話題を変えようとしてくれるのだと思い、私も明るい声で聞き返した。
「今日?」
いったいどこにマーケティング要素があったんだろう?
「朱琴をデートに誘おうと思ったら、朱琴の好きなことを知らなきゃいけない。太陽の下で騒ぎたい子なのか、涼しくて静かなところでゆっくりしたい子なのか。自分が行動する時、相手のことを知っておけば大きな食い違いは避けられるでしょ」
「確かに。今日、バーベキューしようと誘われても、あんまり行きたくないかもです」
こんな暑い中騒ぎたいタイプじゃないって、分かってもらえていてよかった。それに、私の好きなこと、得意なことを見つけてくれようとしたのが嬉しい!
そういえば、私の休日の過ごし方や好きなものについて、あれこれ聞かれたことがあったな。あれはちゃんとしたリサーチだったんだ。

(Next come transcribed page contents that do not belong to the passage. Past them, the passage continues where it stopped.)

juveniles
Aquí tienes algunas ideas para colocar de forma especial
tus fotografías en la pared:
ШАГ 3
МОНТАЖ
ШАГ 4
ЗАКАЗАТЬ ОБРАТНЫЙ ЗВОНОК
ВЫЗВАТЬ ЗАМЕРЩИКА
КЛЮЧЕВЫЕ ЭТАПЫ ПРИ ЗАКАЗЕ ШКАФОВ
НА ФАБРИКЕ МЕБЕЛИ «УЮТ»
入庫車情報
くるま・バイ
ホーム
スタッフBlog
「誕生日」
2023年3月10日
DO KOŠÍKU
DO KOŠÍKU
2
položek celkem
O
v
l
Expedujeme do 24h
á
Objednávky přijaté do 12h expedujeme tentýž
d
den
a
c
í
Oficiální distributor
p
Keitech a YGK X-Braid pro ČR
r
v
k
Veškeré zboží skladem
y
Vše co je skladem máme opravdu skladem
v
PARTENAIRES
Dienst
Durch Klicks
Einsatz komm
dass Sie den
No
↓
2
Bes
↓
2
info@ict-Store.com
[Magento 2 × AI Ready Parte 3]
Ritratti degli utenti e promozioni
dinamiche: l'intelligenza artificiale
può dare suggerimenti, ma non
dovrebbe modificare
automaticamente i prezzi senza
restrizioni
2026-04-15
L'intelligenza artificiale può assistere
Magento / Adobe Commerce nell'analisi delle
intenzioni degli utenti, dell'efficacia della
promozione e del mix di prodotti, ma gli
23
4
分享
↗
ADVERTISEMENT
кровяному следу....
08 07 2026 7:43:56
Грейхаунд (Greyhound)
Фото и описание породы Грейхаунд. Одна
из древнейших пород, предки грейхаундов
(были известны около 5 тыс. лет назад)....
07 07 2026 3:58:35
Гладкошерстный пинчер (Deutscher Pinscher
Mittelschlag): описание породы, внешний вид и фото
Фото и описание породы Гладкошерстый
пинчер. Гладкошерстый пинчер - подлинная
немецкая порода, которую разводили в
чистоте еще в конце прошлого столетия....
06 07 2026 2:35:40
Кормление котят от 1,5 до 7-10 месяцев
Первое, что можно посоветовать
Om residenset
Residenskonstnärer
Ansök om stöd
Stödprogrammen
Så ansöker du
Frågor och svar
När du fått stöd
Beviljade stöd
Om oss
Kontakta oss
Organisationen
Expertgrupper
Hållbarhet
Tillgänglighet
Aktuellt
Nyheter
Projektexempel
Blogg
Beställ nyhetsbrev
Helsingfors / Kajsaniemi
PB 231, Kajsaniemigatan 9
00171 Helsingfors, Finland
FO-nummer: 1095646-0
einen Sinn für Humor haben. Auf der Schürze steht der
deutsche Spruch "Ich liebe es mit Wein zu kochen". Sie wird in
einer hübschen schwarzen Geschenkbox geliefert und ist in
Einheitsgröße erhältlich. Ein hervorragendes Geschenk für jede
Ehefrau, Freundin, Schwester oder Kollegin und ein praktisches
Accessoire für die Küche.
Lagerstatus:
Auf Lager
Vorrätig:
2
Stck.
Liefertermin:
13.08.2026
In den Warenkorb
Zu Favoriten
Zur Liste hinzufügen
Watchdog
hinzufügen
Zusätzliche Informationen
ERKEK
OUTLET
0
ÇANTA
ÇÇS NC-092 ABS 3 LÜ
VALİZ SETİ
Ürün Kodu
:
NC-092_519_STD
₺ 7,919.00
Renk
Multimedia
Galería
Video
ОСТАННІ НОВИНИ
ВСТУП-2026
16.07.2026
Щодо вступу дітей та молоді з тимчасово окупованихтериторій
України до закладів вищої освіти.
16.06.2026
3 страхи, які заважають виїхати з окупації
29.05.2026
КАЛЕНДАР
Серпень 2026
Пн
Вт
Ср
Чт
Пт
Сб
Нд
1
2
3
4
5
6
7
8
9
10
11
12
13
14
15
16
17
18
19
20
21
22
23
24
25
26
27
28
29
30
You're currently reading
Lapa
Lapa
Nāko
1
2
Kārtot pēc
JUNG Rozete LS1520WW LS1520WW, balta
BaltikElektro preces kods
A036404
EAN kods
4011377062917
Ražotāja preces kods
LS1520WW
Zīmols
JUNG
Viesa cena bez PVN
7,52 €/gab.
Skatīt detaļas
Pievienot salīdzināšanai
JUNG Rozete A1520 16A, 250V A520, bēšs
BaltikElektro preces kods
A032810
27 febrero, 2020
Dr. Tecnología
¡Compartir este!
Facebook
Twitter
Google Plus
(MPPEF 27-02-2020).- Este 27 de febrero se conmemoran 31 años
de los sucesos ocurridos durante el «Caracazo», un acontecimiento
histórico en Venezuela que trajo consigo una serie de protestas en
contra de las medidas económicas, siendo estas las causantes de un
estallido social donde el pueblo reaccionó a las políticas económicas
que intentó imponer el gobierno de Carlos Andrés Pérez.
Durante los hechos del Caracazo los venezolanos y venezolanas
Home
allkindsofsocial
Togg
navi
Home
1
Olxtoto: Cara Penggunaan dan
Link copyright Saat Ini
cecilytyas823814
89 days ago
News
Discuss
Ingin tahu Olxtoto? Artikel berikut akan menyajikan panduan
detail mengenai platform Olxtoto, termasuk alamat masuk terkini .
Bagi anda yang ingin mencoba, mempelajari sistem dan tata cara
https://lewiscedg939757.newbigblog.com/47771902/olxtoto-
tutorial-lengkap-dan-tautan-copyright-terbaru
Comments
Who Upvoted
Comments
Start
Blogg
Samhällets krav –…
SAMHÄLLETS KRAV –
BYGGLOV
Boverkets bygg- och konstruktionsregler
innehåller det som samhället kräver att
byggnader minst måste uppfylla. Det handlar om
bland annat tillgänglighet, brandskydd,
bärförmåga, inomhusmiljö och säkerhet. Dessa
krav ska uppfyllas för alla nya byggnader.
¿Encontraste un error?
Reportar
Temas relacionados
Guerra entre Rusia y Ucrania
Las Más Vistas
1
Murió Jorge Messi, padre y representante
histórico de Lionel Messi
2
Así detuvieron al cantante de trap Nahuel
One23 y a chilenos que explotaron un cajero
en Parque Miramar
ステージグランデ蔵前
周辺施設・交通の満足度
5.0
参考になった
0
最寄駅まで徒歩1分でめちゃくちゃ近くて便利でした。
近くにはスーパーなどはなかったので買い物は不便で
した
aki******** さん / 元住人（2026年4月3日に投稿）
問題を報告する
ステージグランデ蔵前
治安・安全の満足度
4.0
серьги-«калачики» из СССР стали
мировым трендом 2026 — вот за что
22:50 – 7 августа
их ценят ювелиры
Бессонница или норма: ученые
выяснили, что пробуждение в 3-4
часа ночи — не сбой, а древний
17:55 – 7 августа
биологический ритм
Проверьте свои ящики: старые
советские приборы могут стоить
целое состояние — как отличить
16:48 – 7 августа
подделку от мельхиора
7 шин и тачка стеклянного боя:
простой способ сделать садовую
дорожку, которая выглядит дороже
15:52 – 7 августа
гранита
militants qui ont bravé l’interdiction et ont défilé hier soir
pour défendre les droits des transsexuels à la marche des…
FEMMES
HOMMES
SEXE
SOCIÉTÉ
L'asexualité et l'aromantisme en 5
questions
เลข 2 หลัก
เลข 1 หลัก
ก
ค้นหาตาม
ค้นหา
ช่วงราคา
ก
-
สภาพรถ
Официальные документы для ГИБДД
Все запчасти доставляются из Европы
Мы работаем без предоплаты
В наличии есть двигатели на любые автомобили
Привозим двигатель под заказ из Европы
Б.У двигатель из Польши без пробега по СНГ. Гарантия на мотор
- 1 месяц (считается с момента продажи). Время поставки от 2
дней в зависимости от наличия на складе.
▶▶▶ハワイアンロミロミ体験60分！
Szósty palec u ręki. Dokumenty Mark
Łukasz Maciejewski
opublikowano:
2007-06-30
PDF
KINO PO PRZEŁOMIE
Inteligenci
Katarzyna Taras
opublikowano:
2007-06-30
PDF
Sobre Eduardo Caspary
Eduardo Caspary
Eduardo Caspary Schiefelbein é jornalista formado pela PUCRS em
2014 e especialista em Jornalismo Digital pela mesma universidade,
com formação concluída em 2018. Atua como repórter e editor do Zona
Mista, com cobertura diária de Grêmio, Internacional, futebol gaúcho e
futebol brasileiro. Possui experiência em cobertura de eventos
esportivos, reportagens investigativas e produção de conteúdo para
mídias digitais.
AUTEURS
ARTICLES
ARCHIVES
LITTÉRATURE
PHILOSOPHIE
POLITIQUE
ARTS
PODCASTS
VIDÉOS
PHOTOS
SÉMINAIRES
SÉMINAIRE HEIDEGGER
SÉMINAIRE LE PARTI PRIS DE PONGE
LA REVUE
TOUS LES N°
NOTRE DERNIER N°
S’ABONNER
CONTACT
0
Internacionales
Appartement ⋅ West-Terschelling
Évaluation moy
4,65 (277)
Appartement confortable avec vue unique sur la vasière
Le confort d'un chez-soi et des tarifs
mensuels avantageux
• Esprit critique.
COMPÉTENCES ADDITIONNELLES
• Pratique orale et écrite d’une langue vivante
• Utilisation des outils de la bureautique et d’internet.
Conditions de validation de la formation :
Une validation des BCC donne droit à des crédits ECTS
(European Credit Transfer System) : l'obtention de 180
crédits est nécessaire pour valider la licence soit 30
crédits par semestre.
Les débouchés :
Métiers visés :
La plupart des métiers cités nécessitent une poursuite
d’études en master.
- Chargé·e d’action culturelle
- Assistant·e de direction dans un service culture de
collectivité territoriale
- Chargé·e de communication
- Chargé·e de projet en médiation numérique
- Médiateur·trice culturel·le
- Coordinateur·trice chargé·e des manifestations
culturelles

「それから、自分は朱琴とどんなデートがしたいか考える。順序だてて考えれば、僕も朱琴も、どちらも楽しいデートができる。そう思うと、世の中のことは、マーケティングと一緒だね」
晴飛先輩、人生何回目なんだろう。たった二歳上とは思えない、大人な考えだ。
「だからその……今日、朱琴が楽しんでくれてたらいいんだけど」
晴飛先輩は、居心地悪そうに言った。
「もちろんです。水族館は素敵だし、マーケティングの話もできたし、とっても楽しいです」
「よかった」
晴飛先輩は安心したように、深く椅子にもたれかかった。
「そうだ、切符代と水族館の入場料、払います」
私はバッグからお財布を取り出した。
「いいよ、僕が誘ったんだし」
「ダメです。働いていない中学生がおごったりおごられたりしちゃいけないって祖父母に言われているので」
私は事前に調べておいた入場料と電車の往復運賃分をテーブル渡す。
「まぁ、そうだね。じゃあ……」
納得はしていないようだけど、しぶしぶ私のお金を受け取った。
「まだまだ水族館は広いから、見にいきましょう」
私はテーブルを片づけて立ち上がった。